Akciğer Kanserinde Öksürük ve Levodropropizin yani Levopront
Öksürük, histolojik tipi ne olursa olsun akciğer kanserli hastalarda sık görülen bir semptomdur. Öksürük, sigara içmeye devam eden hastalarda daha rahatsız edicidir ve zamanla amansız bir şekilde kötüleşme eğilimindedir. Kemoterapi hastaların yaklaşık üçte ikisinde öksürüğü azaltabilir, ancak etki kısadır ve tedavinin kesilmesinden sonra da devam etmez. Ayrıca çoğu hastada öksürük palyatif tedavi ile bile düzelmez. Bu nedenle neoplastik öksürüğü olan hastaların yaşam kalitesini iyileştirmek için sıklıkla antitussif ajanların verilmesi gerekir. Kodein türevleri gibi opioid ilaçlar, bu hastalarda öksürük tedavisinde sıklıkla kullanılsalar da, bilişsel ve psikomotor fonksiyon üzerinde ilgili etkilere sahiptir. Bu antitussif ilaçlar, muhtemelen beyin sapındaki 5-hidroksi-triptamin (5-HT) salınımındaki bir artış yoluyla gerçekleşen bir etki olan öksürüğün merkezi mekanizmalarını doğrudan modüle ederek etki eder.
Akciğer kanserli hastalarda öksürük tedavisinde opioidler hala yaygın olarak kullanılmasına rağmen, neoplastik öksürüğün tedavisinde periferik öksürük mekanizmalarına etki eden ve santral aktivitesi zayıf veya yok olan ilaçların tercih edilmesi gerektiği kesindir. Bir fenilpiperazinopropan türevi olan levodropropizin yani ticari adıyla Levopront, dropropizinin (-) enantiyomeridir. Bu opioid olmayan bileşik, hayvan modellerinde farklı ajanların neden olduğu öksürüğe karşı etkilidir. Birkaç deneysel kanıt, levodropropizin ‘in yani ticari adıyla Levopront ‘in, esas olarak hassas C-lif aktivitesinin modülasyonunu içeren periferik bir mekanizma yoluyla etki ettiğini göstermektedir. Bu etki mekanizması, klinik uygulamada gözlemlenen farmakolojik profili açıklayabilir. Gerçekten de, Levopront hem çocuklarda hem de yetişkinlerde farklı akciğer hastalıklarıyla ilişkili öksürüğe karşı etkili bir ilaç olduğu kanıtlanmıştır, ancak genellikle merkezi yan etkilerden yoksundur.

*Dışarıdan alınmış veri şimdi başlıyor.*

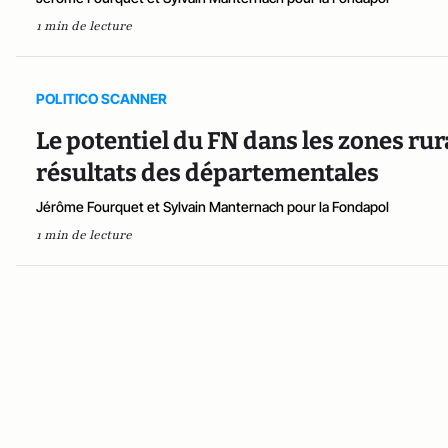
1 min de lecture
POLITICO SCANNER
Le potentiel du FN dans les zones rura
résultats des départementales
Jérôme Fourquet et Sylvain Manternach pour la Fondapol
1 min de lecture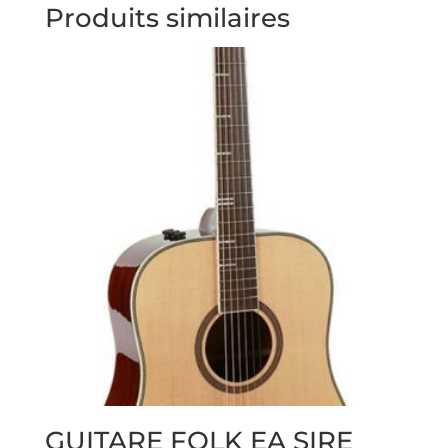
Produits similaires
GUITARE FOLK EA SIRE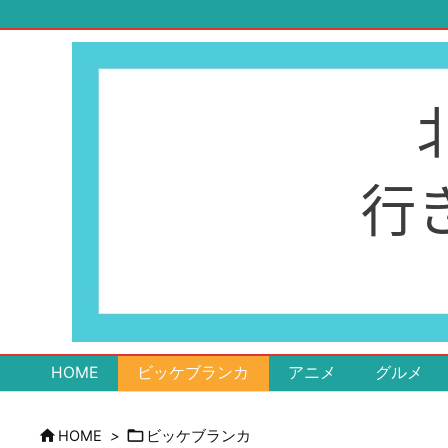
HOME
ビッケブランカ
アニメ
グルメ


HOME
>
ビッケブランカ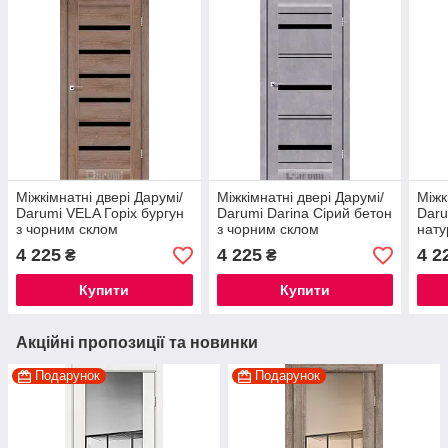
Міжкімнатні двері Дарумі/
Міжкімнатні двері Дарумі/
Міжк
Darumi VELA Горіх бургун
Darumi Darina Сірий бетон
Daru
з чорним склом
з чорним склом
нату
скл
4 225
4 225
4 2
₴
₴
Купити
Купити
Акційні пропозиції та новинки
Подарунок
Подарунок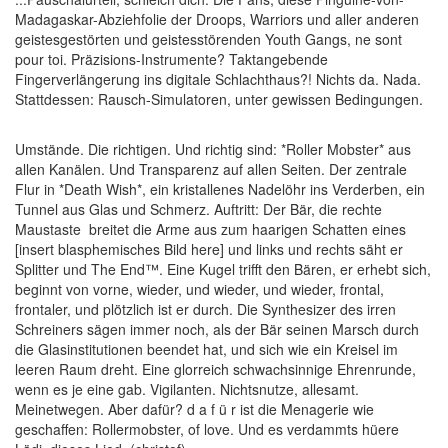
Madagaskar-Abziehfolie der Droops, Warriors und aller anderen
geistesgestörten und geistesstörenden Youth Gangs, ne sont
pour toi. Präzisions-Instrumente? Taktangebende
Fingerverlängerung ins digitale Schlachthaus?! Nichts da. Nada.
Stattdessen: Rausch-Simulatoren, unter gewissen Bedingungen.
Umstände. Die richtigen. Und richtig sind: *Roller Mobster* aus
allen Kanälen. Und Transparenz auf allen Seiten. Der zentrale
Flur in *Death Wish*, ein kristallenes Nadelöhr ins Verderben, ein
Tunnel aus Glas und Schmerz. Auftritt: Der Bär, die rechte
Maustaste breitet die Arme aus zum haarigen Schatten eines
[insert blasphemisches Bild here] und links und rechts säht er
Splitter und The End™. Eine Kugel trifft den Bären, er erhebt sich,
beginnt von vorne, wieder, und wieder, und wieder, frontal,
frontaler, und plötzlich ist er durch. Die Synthesizer des irren
Schreiners sägen immer noch, als der Bär seinen Marsch durch
die Glasinstitutionen beendet hat, und sich wie ein Kreisel im
leeren Raum dreht. Eine glorreich schwachsinnige Ehrenrunde,
wenn es je eine gab. Vigilanten. Nichtsnutze, allesamt.
Meinetwegen. Aber dafür? d a f ü r ist die Menagerie wie
geschaffen: Rollermobster, of love. Und es verdammts hüere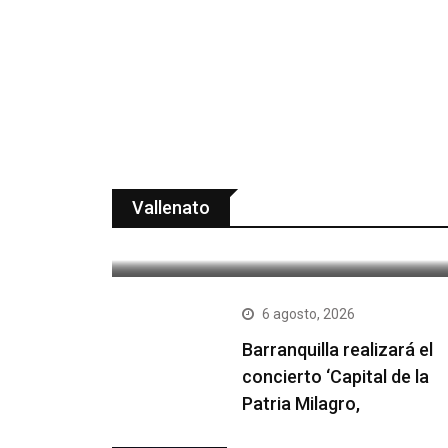
6 agosto, 2026
El 48° Festival Cuna de
Acordeones abre inscripciones
Vallenato
para
6 agosto, 2026
Barranquilla realizará el
concierto ‘Capital de la
Patria Milagro,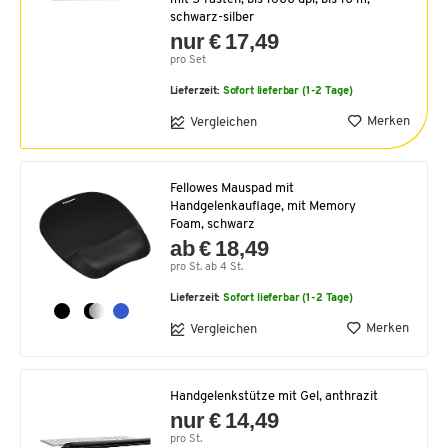
schwarz-silber
nur € 17,49
pro Set
Lieferzeit:
Sofort lieferbar (1-2 Tage)
Merken
Vergleichen
Fellowes Mauspad mit
Handgelenkauflage, mit Memory
Foam, schwarz
ab € 18,49
pro St. ab 4 St.
Lieferzeit:
Sofort lieferbar (1-2 Tage)
Merken
Vergleichen
Handgelenkstütze mit Gel, anthrazit
nur € 14,49
pro St.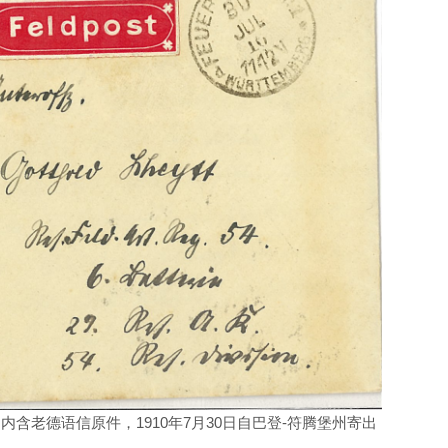
含老德语信原件，1910年7月30日自巴登-符腾堡州寄出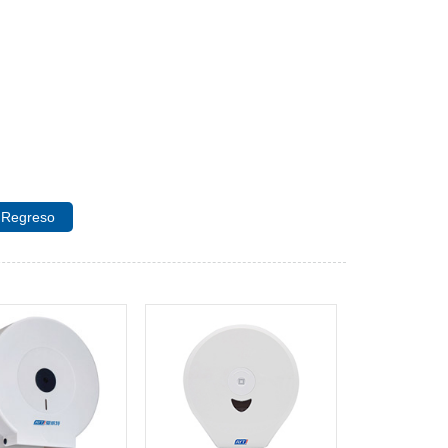
Regreso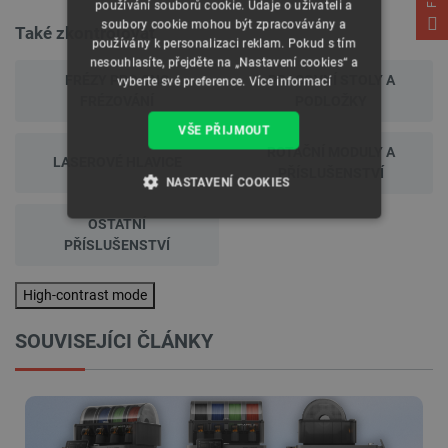
používání souborů cookie. Údaje o uživateli a
soubory cookie mohou být zpracovávány a
Také zkontrolovat
používány k personalizaci reklam. Pokud s tím
nesouhlasíte, přejděte na „Nastavení cookies“ a
FRÉZY PRO CNC
PRACOVNÍ STOLY A
vyberte své preference.
Více informací
FRÉZOVÁNÍ
PODLOŽKY
VŠE PŘIJMOUT
ROTAČNÍ MODULY A
LASEROVÉ HLAVICE
PŘÍSLUŠENSTVÍ
NASTAVENÍ COOKIES
OSTATNÍ
NEZBYTNĚ NUTNÉ SOUBORY
PŘÍSLUŠENSTVÍ
VÝKONOVÉ SOUBORY
High-contrast mode
SOUBORY CÍLENÍ
SOUVISEJÍCI ČLÁNKY
FUNKČNÍ SOUBORY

Kaynak: Luporini, G., Barni, S., Marchi, E., & Daffonchio, L. (1998). Efficacy and safety of levodropropizine and dihydrocodeine on nonproductive cough in primary and metastatic lung cancer. European Respiratory Journal, 12(1), 97-101.
Molekül yapısına baktığımızda bipiperazin grubu ve iki hidroksil grubu içeren molekül işlevsel gruplar olarak göze çarpmaktadır. Farklı akciğer hastalıkları için farklı kulanım tavsiyeleri içeren bu ilaç öksürüğün kesilmesinde oldukça etkilidir. Öksürme olayı üst solunum yollarını temizlemeye yönelik bir refleks olup her insanda bulunmaktadır. Bu ilaç ise bu refleksi baskılayarak çalışmaktadır.